The loader assembly of claim 11 wherein the pivot of the second lift arm section to the upright loader boom supports is a substantial distance above a supporting surface for the prime mover, and the pivot of the first end of the control link and the length of the control link being such that the second pivot moves above the plane when an attachment point for tools at a forward end of the lift arms is at a desired level generally above of the level of the pivot of the second lift arm sections to the upright loader boom supports.
A skid steer loader having a longitudinally extending main frame, wheels for supporting the main frame for movement over the ground, an operator's compartment spanning substantially the entire lateral distance of the main frame in fore and aft midportions thereof, and a pair of rear frame uprights extending above and fixed to the main frame adjacent lateral sides of the operator's compartment, the improvement comprising a loader boom assembly comprising first and second articulated lift arm link assemblies pivotally connected together adjacent the rear portion of the main frame, said lift arm link assemblies comprising a separate pair of lift arms adjacent each of the lateral sides of the main frame, a first of said lift arm link assemblies extending forwardly of the main frame for supporting a working tool at a forward end thereof, and a second of said link assemblies having its rear end pivotally mounted to upper portions of the frame uprights, a pair of hydraulic actuators coupled between the main frame and the lift arms of the first lift arm link assembly for raising and lowering the loader boom assembly, and a pair of control links, said control links being on opposite sides of said operator's compartment, each having first ends pivotally connected to forward portions of the main frame, and each control link having second ends pivotally connected to the respective lift arms of the first lift arm assembly below the respective first lift arm, said control links controlling the path of movement of the first and second articulated lift arm link assemblies, said lift arms on each side of the operator's compartment, and the respective control links and hydraulic actuators, all being aligning longitudinally adjacent the sides of the main frame to maximize the available space for lateral width of the operator's compartment and to minimize overall width.
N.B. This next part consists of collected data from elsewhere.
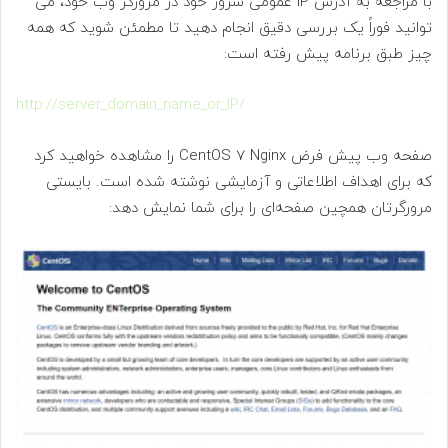
با مراجعه به آدرس IP عمومی سرور خود در مرورگر وب خود، می
توانید فوراً یک بررسی دقیق انجام دهید تا مطمئن شوید که همه
چیز طبق برنامه پیش رفته است:
http://server_domain_name_or_IP/
صفحه وب پیش فرض CentOS 7 Nginx را مشاهده خواهید کرد
که برای اهداف اطلاعاتی و آزمایشی نوشته شده است. بایستی
مرورگرتان همچین صفحه‌ای را برای شما نمایش دهد:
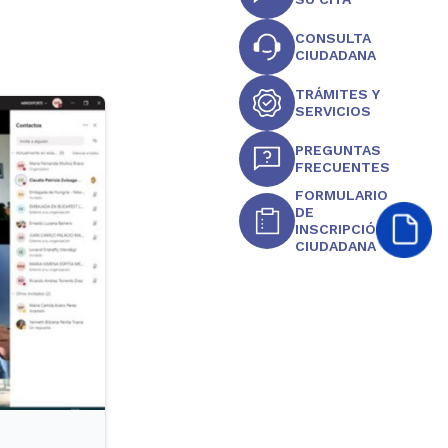
CONSULTA
CIUDADANA
TRÁMITES Y
SERVICIOS
PREGUNTAS
FRECUENTES
FORMULARIO
DE
INSCRIPCIÓN
CIUDADANA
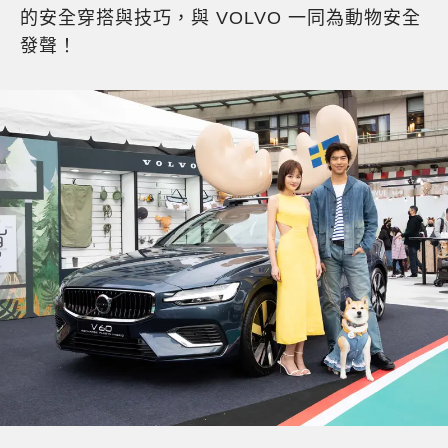
的安全穿搭與技巧，與 VOLVO 一同為動物安全
發聲！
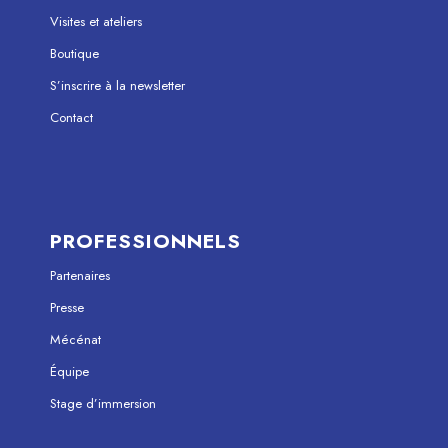
Visites et ateliers
Boutique
S’inscrire à la newsletter
Contact
PROFESSIONNELS
Partenaires
Presse
Mécénat
Équipe
Stage d’immersion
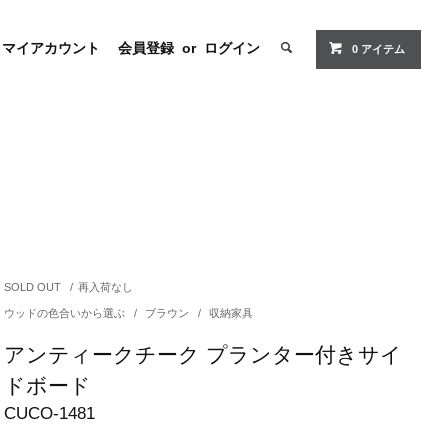
マイアカウント
会員登録
or
ログイン
0 アイテム
SOLD OUT
/
再入荷なし
ウッドの色合いから選ぶ
/
ブラウン
/
収納家具
アンティークチーク プランター付きサイ
ドボード
CUCO-1481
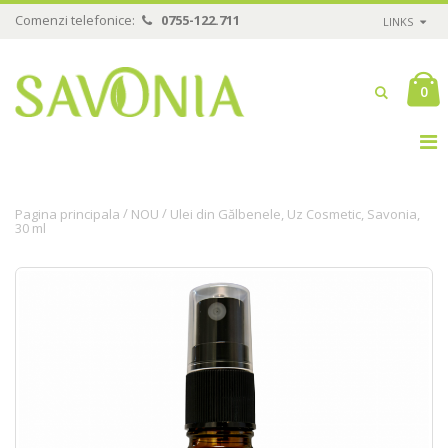
Comenzi telefonice:
0755-122.711
LINKS
0
/
/
Pagina principala
NOU
Ulei din Gălbenele, Uz Cosmetic, Savonia,
30 ml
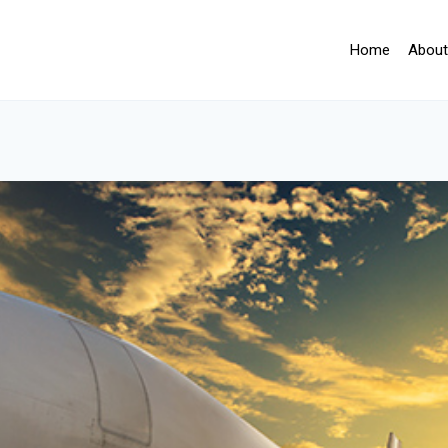
Home
About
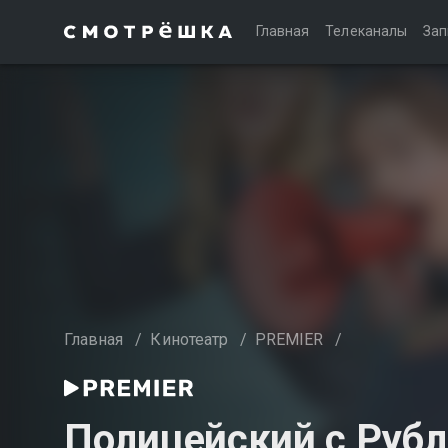
Главная
Телеканалы
Зап
Главная
/
Кинотеатр
/
PREMIER
/
Полицейский с Руб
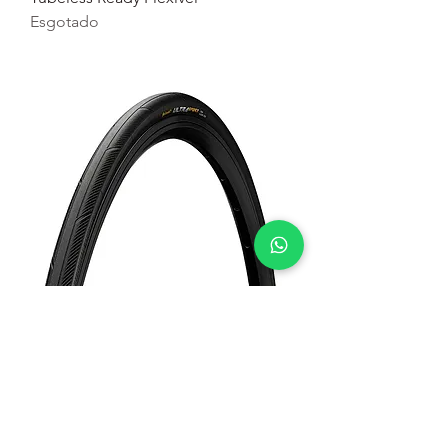
Esgotado
Pneu CONTINENTAL ULTRA SPORT
III 700c TubeType Flexível
Esgotado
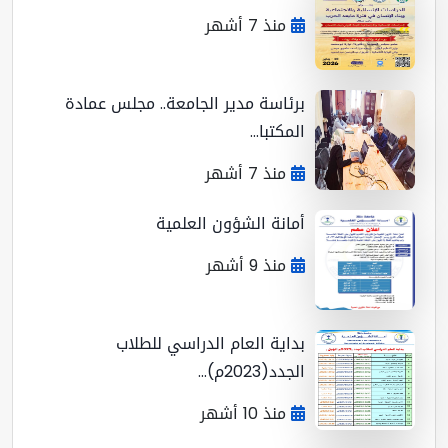
منذ 7 أشهر
برئاسة مدير الجامعة.. مجلس عمادة
المكتبا...
منذ 7 أشهر
أمانة الشؤون العلمية
منذ 9 أشهر
بداية العام الدراسي للطلاب
الجدد(2023م)...
منذ 10 أشهر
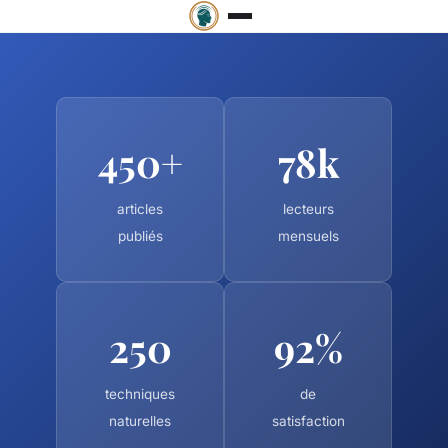
450+
78k
articles
lecteurs
publiés
mensuels
250
92%
techniques
de
naturelles
satisfaction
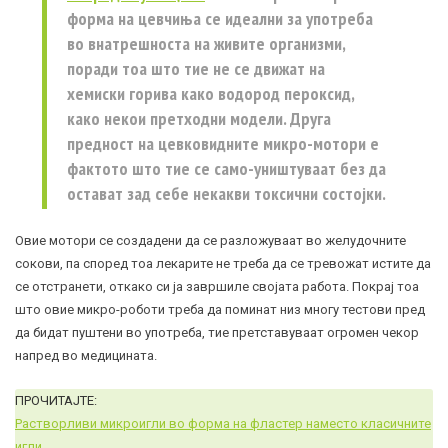
форма на цевчиња се идеални за употреба
во внатрешноста на живите организми,
поради тоа што тие не се движат на
хемиски горива како водород пероксид,
како некои претходни модели. Друга
предност на цевковидните микро-мотори е
фактото што тие се само-уништуваат без да
остават зад себе некакви токсични состојки.
Овие мотори се создадени да се разложуваат во желудочните
сокови, па според тоа лекарите не треба да се тревожат истите да
се отстранети, откако си ја завршиле својата работа. Покрај тоа
што овие микро-роботи треба да поминат низ многу тестови пред
да бидат пуштени во употреба, тие претставуваат огромен чекор
напред во медицината.
ПРОЧИТАЈТЕ:
Растворливи микроигли во форма на фластер наместо класичните
игли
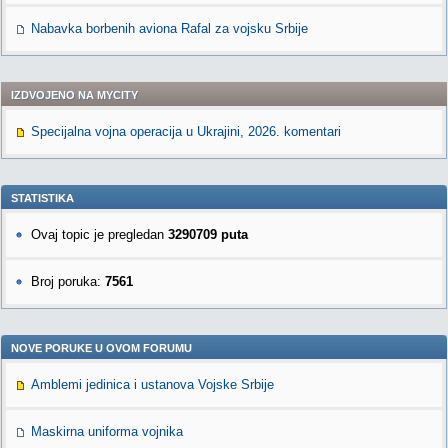
Nabavka borbenih aviona Rafal za vojsku Srbije
IZDVOJENO NA MYCITY
Specijalna vojna operacija u Ukrajini, 2026. komentari
STATISTIKA
Ovaj topic je pregledan
3290709 puta
Broj poruka:
7561
NOVE PORUKE U OVOM FORUMU
Amblemi jedinica i ustanova Vojske Srbije
Maskirna uniforma vojnika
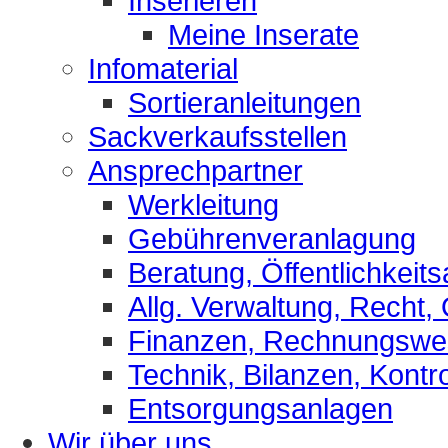
Inserieren
Meine Inserate
Infomaterial
Sortieranleitungen
Sackverkaufsstellen
Ansprechpartner
Werkleitung
Gebührenveranlagung
Beratung, Öffentlichkeits
Allg. Verwaltung, Recht,
Finanzen, Rechnungsw
Technik, Bilanzen, Kontro
Entsorgungsanlagen
Wir über uns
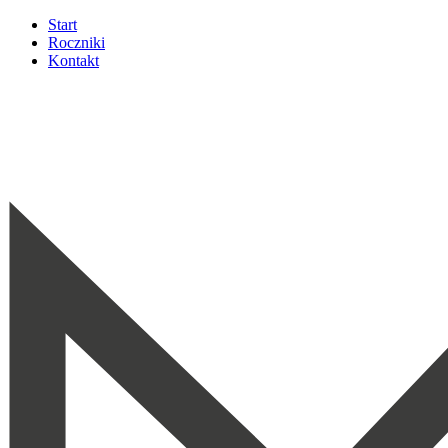
Start
Roczniki
Kontakt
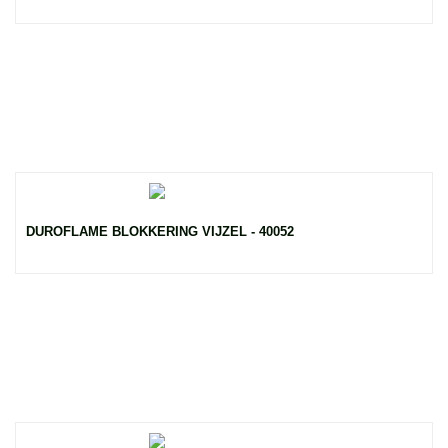
DUROFLAME BLOKKERING VIJZEL - 40052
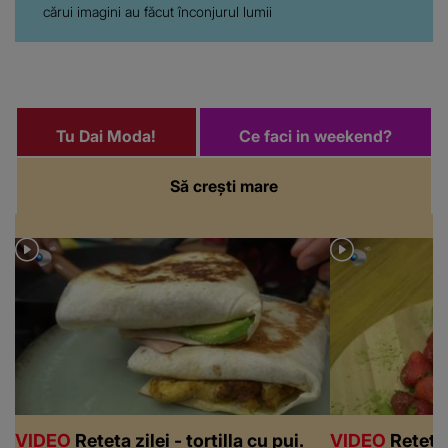
cărui imagini au făcut înconjurul lumii
Tu Dai Moda!
Ce faci in weekend?
Să crești mare
VIDEO
Rețeta zilei - tortilla cu pui.
VIDEO
Rețeta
The skid steer loader of Claim 13 wherein said second lift arm link assembly is substantially shorter than the first lift arm link assembly and substantially shorter than the control links, and upon raising of the first lift links by use of the hydraulic actuators, the control links urge the second lift arm link assembly to first move the first lift arm link assembly rearwardly to remain close to the front of the skid steer loader and then move the first lift arm link assembly forwardly upon further raising to control the path of movement of a working tool.
The skid steer loader of Claim 14 wherein the loader has a rear engine compartment and the second lift arm link assembly is positioned to be forwardly of the access door of the rear engine compartment.
The loader assembly of any of claims 13 to 15 wherein the second lift arm link assembly is substantially shorter than the first lift arm link assembly and provides a rigid support for pivoting of the first lift arm link assembly.